Drunk driving trial against state trooper begins.

May 11, 2015
Sammy Seymour, far left, sits with his legal team.

Sammy Seymour, far left, sits with his legal team.

Sammy Seymour watches testimony.

Sammy Seymour watches testimony.

By Rob Alway. Editor-in-Chief.

LUDINGTON — The 79th District Court trial of the City of Ludington vs. Sammy Seymour began this morning. Seymour, a Michigan State Police trooper, was arrested on Jan. 17, 2015, by Ludington Police Dept. and charged with operating a vehicle while intoxicated.

A six person jury, consisting of three men and three women, was seated for the trial, which is expected to last a day, according to Mason County Assistant Prosecutor John D. Middlebrook. Several weeks ago, Judge Pete Wadel ruled that the jury is not allowed to consider Seymour’s occupation as a police officer when considering the case.

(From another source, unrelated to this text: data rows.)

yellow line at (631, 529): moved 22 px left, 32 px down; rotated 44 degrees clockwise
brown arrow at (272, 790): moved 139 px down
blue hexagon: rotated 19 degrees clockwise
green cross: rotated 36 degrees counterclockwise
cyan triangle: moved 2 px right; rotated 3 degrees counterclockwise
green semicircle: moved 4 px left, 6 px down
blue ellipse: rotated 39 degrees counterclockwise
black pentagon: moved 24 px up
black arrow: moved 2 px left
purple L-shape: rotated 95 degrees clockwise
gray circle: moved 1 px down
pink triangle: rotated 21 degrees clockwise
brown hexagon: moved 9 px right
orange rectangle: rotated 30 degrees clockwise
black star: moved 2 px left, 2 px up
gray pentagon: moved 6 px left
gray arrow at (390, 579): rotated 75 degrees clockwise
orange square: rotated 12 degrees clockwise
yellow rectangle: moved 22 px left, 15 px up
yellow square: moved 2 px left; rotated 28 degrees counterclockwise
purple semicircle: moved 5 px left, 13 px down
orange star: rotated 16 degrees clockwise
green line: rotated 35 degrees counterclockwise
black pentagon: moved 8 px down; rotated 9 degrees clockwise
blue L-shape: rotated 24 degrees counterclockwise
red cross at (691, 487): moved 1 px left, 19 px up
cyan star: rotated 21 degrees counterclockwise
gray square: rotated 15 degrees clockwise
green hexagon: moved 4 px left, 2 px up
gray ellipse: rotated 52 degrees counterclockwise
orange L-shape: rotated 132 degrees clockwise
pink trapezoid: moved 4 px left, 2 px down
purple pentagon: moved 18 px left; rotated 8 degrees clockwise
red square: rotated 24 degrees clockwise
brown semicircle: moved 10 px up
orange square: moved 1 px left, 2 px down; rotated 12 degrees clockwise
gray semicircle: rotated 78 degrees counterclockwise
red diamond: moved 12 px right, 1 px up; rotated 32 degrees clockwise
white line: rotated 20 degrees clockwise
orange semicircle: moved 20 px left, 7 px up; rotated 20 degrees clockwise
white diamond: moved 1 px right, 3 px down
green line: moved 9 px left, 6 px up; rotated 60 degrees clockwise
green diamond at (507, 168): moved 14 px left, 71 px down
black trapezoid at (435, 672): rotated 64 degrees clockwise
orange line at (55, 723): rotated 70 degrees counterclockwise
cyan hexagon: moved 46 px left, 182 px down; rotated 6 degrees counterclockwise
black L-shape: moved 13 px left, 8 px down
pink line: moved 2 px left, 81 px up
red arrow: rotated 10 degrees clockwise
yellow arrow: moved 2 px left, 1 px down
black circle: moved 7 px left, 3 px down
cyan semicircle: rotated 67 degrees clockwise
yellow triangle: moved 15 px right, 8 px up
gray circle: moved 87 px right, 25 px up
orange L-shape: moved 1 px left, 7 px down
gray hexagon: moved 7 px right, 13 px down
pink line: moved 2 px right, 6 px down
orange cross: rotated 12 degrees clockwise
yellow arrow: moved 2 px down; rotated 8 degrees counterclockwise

LPD Sgt. Steve Wietrzkowski testifies.

LPD Sgt. Steve Wietrzkowski testifies.

Seymour was pulled over about 2 a.m. on Jan. 17, 2015 by Ludington Police Sgt. Stephen Wietrzkowski on Delia Street south of Loomis Street. Wietrzkowski testified that he observed the vehicle a few blocks away, parked “cockeyed” near the corner of Loomis and Harrison streets.

Wietrzkowski said when he pulled over the vehicle he recognized Seymour and smelled alcohol. Seymour had two passengers in the vehicle, including Seymour’s sister, Kimberly Septrion, who was eventually arrested for assaulting and obstructing a police officer. Wietrzkowski asked Seymour to exit the vehicle and asked him to take a field sobriety test. He said he found a can of beer, Busch Light, in the vehicle that contained “about enough beer to fill a Dixie cup.” He also said that Seymour appeared “glassy eyed.”

Seymour refused to take a breath test, therefore he was arrested requested to take a chemical blood test. Wietrzkowski testified that Seymour did fairly well with the field sobriety tests.

Defense attorney Mike Nichols stated to the jury that the prosecution must prove that Seymour was operating the vehicle with a blood alcohol level of .08 grams of alcohol for 210 liters of breath.

The defense is not denying that Seymour was operating the vehicle, which is one of the points that the city must prove.

Seymour, who lives in Mason County, is a state police trooper assigned to the MSP Cadillac post.